Jensson · 3 years ago
> I have seen zero thought pieces on how AI is amazing and hyped.

You didn't see this one? There are many more, but I remembered this one.

https://news.ycombinator.com/item?id=34086462

jackmott42 · 3 years ago
You know, I did. Thanks for pointing that out.
dcolkitt · 3 years ago
Don’t think anybody doubts that the current achievements are intellectually impressive. The issue for VCs is how valuable are they from a business perspective. Creating photos of people in places they’ve never been is really cool, but realistically how much money will people actually pay for that?
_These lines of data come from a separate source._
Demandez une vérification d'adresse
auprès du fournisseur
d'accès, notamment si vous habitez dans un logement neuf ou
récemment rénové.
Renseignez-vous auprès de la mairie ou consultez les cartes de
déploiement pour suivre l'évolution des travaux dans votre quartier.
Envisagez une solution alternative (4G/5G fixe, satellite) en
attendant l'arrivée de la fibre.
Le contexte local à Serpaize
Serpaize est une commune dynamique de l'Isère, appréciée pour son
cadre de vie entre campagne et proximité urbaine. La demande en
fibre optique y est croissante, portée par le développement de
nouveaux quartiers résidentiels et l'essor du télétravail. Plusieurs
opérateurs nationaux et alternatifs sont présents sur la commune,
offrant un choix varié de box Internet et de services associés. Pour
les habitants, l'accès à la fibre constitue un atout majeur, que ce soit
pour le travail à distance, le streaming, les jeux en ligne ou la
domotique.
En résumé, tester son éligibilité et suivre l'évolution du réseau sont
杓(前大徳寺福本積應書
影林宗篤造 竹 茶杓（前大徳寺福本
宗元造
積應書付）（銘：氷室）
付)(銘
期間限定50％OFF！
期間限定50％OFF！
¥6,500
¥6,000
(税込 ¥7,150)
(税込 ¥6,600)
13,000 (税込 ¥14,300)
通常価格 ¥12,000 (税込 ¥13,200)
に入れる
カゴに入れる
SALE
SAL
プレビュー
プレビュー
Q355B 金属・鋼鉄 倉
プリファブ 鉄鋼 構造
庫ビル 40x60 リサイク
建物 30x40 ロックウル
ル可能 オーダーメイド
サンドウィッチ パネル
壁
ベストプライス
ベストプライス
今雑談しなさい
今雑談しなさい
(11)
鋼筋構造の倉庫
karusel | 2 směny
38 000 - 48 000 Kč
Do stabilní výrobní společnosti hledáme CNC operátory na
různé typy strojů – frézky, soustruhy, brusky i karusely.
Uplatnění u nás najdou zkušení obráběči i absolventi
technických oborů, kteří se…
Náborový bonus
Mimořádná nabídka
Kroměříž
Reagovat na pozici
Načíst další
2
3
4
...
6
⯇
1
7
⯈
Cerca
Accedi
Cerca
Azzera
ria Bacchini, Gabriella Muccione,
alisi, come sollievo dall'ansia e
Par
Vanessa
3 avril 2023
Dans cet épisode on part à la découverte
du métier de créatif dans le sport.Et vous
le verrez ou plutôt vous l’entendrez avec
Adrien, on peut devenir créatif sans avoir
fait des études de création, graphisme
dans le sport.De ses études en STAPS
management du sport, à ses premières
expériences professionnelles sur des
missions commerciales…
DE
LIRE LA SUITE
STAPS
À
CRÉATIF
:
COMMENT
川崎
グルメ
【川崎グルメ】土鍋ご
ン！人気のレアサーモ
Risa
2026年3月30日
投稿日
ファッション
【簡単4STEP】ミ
For AI to be as valuable as current rounds are implying it has to actually be capable of replacing your lawyer, your accountant, your software engineer. ChatGPT is nowhere near accurate enough to do that. It’s the same issue we ran into with super cruise control versus fully autonomous driving. Or speech recognition. Early progress was fast. Last mile in AI is always brutal.
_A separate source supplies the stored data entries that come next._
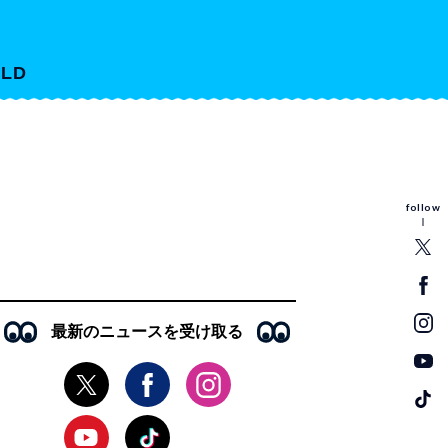
LD
follow
最新のニュースを受け取る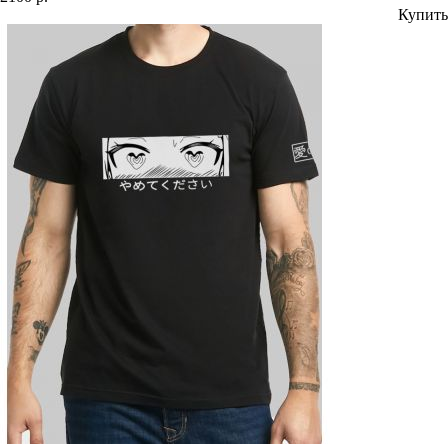
Купить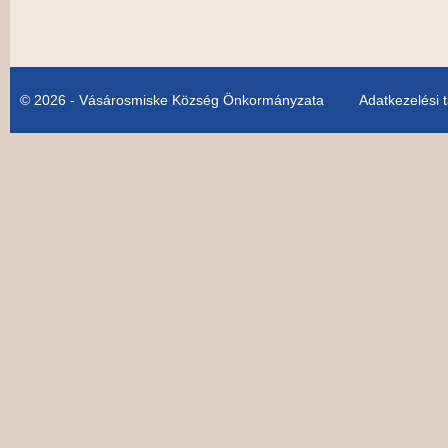
© 2026 - Vásárosmiske Község Önkormányzata
Adatkezelési 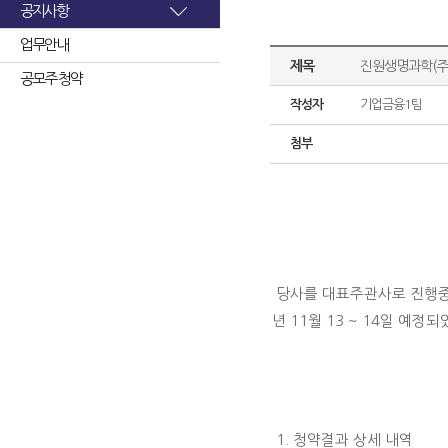
공지사항
업무안내
제목
진원생명과학(주
공모주 청약
작성자
기업금융1팀
첨부
당사를 대표주관사로 진행중인
년 11월 13 ~ 14일 예
1. 청약결과 상세 내역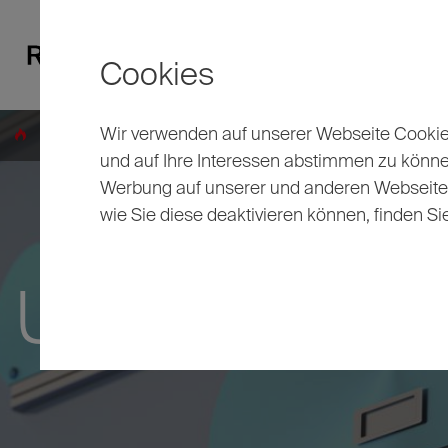
Cookies
Wir verwenden auf unserer Webseite Cookies
Energiewende
Energie sparen
Nachhal
und auf Ihre Interessen abstimmen zu könn
Werbung auf unserer und anderen Webseiten 
wie Sie diese deaktivieren können, finden Si
Unser Blogar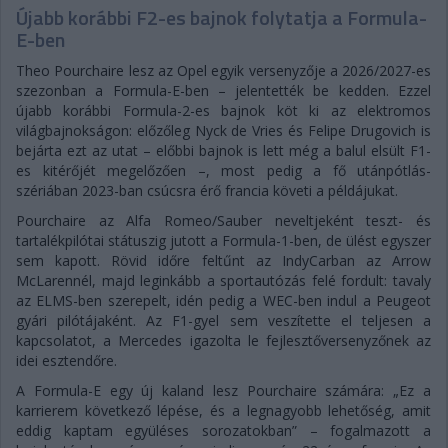
Újabb korábbi F2-es bajnok folytatja a Formula-
E-ben
Theo Pourchaire lesz az Opel egyik versenyzője a 2026/2027-es
szezonban a Formula-E-ben – jelentették be kedden. Ezzel
újabb korábbi Formula-2-es bajnok köt ki az elektromos
világbajnokságon: előzőleg Nyck de Vries és Felipe Drugovich is
bejárta ezt az utat – előbbi bajnok is lett még a balul elsült F1-
es kitérőjét megelőzően –, most pedig a fő utánpótlás-
szériában 2023-ban csúcsra érő francia követi a példájukat.
Pourchaire az Alfa Romeo/Sauber neveltjeként teszt- és
tartalékpilótai státuszig jutott a Formula-1-ben, de ülést egyszer
sem kapott. Rövid időre feltűnt az IndyCarban az Arrow
McLarennél, majd leginkább a sportautózás felé fordult: tavaly
az ELMS-ben szerepelt, idén pedig a WEC-ben indul a Peugeot
gyári pilótájaként. Az F1-gyel sem veszítette el teljesen a
kapcsolatot, a Mercedes igazolta le fejlesztőversenyzőnek az
idei esztendőre.
A Formula-E egy új kaland lesz Pourchaire számára: „Ez a
karrierem következő lépése, és a legnagyobb lehetőség, amit
eddig kaptam együléses sorozatokban” – fogalmazott a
Maybe there’s some argument to say ChatGPT won’t replace your lawyer or software engineer but will make them 20% more efficient. Possible. Though I’m still skeptical. ChatGPT’s unparalleled ability to create really convincing sounding errors is a big hidden negative productivity drag.

snowwrestler · 3 years ago
Generative AI is good for SEO copy because it’s an AI talking to an AI. Google looks at text generated by ChatGPT and is like “wow, that’s exactly how I think about things.” They were trained on much of the same content: the web.
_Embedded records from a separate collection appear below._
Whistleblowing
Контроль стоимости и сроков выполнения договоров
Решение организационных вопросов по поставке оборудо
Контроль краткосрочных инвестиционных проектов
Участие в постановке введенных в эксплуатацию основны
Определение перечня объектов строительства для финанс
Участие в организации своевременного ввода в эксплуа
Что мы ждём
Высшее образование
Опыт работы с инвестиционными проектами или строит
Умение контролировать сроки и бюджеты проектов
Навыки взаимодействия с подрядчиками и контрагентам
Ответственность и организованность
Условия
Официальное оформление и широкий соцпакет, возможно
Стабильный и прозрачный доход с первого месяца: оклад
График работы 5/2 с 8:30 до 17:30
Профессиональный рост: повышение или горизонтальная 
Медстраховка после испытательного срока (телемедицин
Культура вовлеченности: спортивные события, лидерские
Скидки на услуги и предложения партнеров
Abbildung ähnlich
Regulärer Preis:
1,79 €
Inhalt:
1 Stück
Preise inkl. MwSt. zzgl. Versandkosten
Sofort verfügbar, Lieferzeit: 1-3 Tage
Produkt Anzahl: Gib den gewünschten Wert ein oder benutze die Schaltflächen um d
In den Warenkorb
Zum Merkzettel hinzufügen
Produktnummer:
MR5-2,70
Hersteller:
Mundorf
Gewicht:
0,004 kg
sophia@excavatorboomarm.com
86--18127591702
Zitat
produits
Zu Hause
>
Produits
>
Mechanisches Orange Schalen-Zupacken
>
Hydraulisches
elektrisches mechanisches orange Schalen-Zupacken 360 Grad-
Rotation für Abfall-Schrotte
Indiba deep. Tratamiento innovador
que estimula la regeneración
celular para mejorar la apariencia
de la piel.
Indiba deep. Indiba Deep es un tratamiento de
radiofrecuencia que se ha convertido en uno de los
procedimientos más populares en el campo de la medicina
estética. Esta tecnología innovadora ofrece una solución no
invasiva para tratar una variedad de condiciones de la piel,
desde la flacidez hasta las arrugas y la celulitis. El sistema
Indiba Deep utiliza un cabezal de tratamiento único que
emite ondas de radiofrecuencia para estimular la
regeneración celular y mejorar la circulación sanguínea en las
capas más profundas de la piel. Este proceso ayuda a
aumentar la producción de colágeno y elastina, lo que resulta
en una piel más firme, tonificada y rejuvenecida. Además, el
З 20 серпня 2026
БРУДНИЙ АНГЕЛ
The biggest challenge for generative AI is its willingness to make things up. It’s fine when you’re playing around. Not so fine when you’re expecting it to actually help you in a real way.

I suspect this is why Google has not debuted such an interface despite literally decades of work on AI. You have to be able to bolt a “truth filter” onto the AI, which seems difficult.

wellanyway · 3 years ago
Imagine training it on Vatican library. Butlerian jihad here we go.
qabqabaca · 3 years ago
As far as consumer interest goes, the problem with Web3 is it sells the means rather than the end. Nobody cares if your Twitter/Substack/Spotify Web3 alternative is decentralised or you own your own data on the platform. To win it has to be immediately useful and/or better than alternatives.

Content generation AI is so obviously useful to the majority of people and it does not require an understanding of how it works in order to be impressed by it.

ryanbrunner · 3 years ago
Impressive for sure. Usefulness is still being explored (outside of a few early things like Copilot).

The majority of people are still interacting with this stuff primarily as a toy, and while it's a much, much smaller leap to imagine how you'd use it in everyday life vs. something like web3, most people aren't yet, and I don't think it's an absolute certainty that they will (or at the very least, how universally they will).

api · 3 years ago
"We tend to overestimate the effect of technology in the short term and underestimate it in the long term."

The comparison with web3 is very excessive though. This AI stuff is at least somewhat actually useful. Web3 was a gigantic billion dollar bubble that produced very little in the way of things that are useful for any purpose, even playing around. It's one of the most vapid bubbles in history outside pure financial instrument bubbles.